I do wish the quests were more integrated into the primary progression. While they aren’t necessary to advance, completing them does come with rewards. But sometimes the reward is lousy, like a potion, which is an item I rarely used. Other times, it’s better, such as when you earn a CollectaCard that showcases a key Final Fantasy moment in a trading card style. Regardless, because these extra challenges are optional, I rarely felt compelled to give each more than a couple of tries. If I failed a song enough, I’d just move on because there’s no penalty for doing so. Completing the song is all that’s required to advance.
One of my favorite aspects of Final Bar Line is unlocking special Event Music Stages, which allow you to play through songs while cinematics from the game play behind the notes. It’s a nice touch and adds a premium level of quality to the game’s nostalgia factor. The in-game Museum also helps out on that front, as you can view your CollectaCards anytime. Looking at promotional art I forgot existed for some Final Fantasy games was an especially nice treat, but other cards give a better look at in-game characters or enemies in their chibi design. It’s a great addition for players looking to 100 percent the game and speaks to the Final Bar Line’s celebratory nature well.
Outside of the game’s single-player offerings, there are Multi Battles. Here, you can compete with up to three other players, and I enjoyed how this switches up the gameplay. The success of other players triggers effects on your screen, like a “Fat Chocobo” rush that sends a fleet of large Chocobo to your screen, obscuring incoming notes. Others remove the UI that tells you how well you hit a note, which has a surprisingly negative effect on how I perform.

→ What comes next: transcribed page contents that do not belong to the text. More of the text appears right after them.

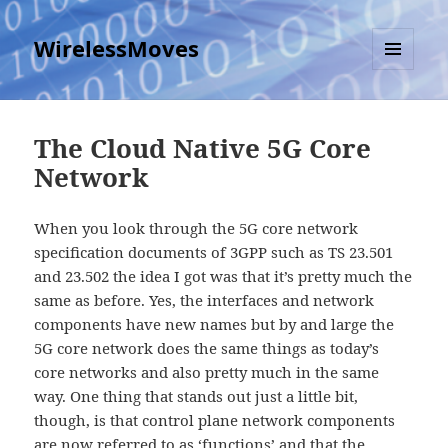
WirelessMoves
MENU
AND
WIDGETS
The Cloud Native 5G Core
Network
When you look through the 5G core network
specification documents of 3GPP such as TS 23.501
and 23.502 the idea I got was that it’s pretty much the
same as before. Yes, the interfaces and network
components have new names but by and large the
5G core network does the same things as today’s
core networks and also pretty much in the same
way. One thing that stands out just a little bit,
though, is that control plane network components
are now referred to as ‘functions’ and that the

And the most challenging effect sent by an opponent adds fake notes to my scroll. It’s an exciting and stressful way to play through my favorite Theatrhythm songs and a sure way to extend my playtime with the game. The same goes for the Endless World stage, which lets you play track after track until you no longer have HP.

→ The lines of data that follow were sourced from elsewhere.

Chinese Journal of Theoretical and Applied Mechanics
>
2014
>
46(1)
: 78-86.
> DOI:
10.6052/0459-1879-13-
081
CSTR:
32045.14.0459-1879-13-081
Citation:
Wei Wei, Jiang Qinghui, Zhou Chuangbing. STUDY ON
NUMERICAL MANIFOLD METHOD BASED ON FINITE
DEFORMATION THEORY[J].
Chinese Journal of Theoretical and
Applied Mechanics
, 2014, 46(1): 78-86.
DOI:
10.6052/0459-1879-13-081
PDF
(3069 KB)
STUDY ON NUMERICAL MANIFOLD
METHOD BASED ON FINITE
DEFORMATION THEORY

Final Bar Line does little to propel you forward through any of this, though. There’s barely a semblance of a story, and I rolled credits without even realizing I was near the end – I had only completed roughly a third of the 385 tracks. You can earn new Summons, which automatically play during a stage based on your rhythmic action, from other players in Multi Battles, and you can go for high scores by replaying songs, but Final Bar Line doesn’t emphasize why you should be doing this.

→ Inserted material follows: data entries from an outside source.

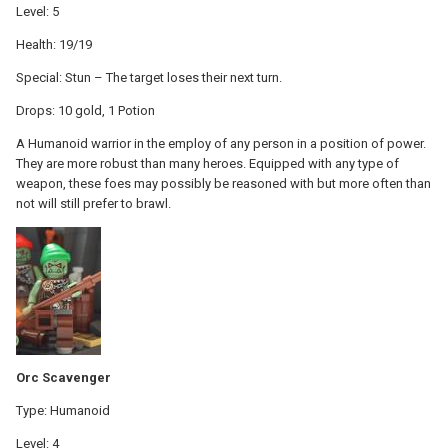
Level: 5
Health: 19/19
Special: Stun – The target loses their next turn.
Drops: 10 gold, 1 Potion
A Humanoid warrior in the employ of any person in a position of power.
They are more robust than many heroes. Equipped with any type of
weapon, these foes may possibly be reasoned with but more often than
not will still prefer to brawl.
Orc Scavenger
Type: Humanoid
Level: 4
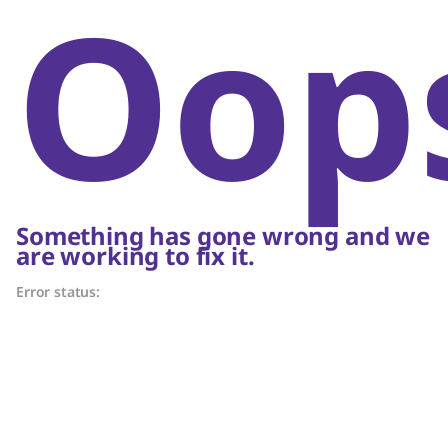
Oop
Something has gone wrong and we
are working to fix it.
Error status:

Despite that lack of propelling factor, I’m still completely engrossed in this game, playing it during any 15 free minutes I can find throughout my day. Though I’ve technically completed the game, I want to SSS rank all of my favorite songs, dig deeper into the libraries from Final Fantasy games I’m less familiar with, and show off my rhythm prowess against other players. This is a fantastic rhythm game set to the tune of arguably the greatest music catalog in all of games. While I would have liked more guidance in how to proceed, the musical content on offer is so diverse, so nostalgic, and so well done, that I have no problem composing my own fun.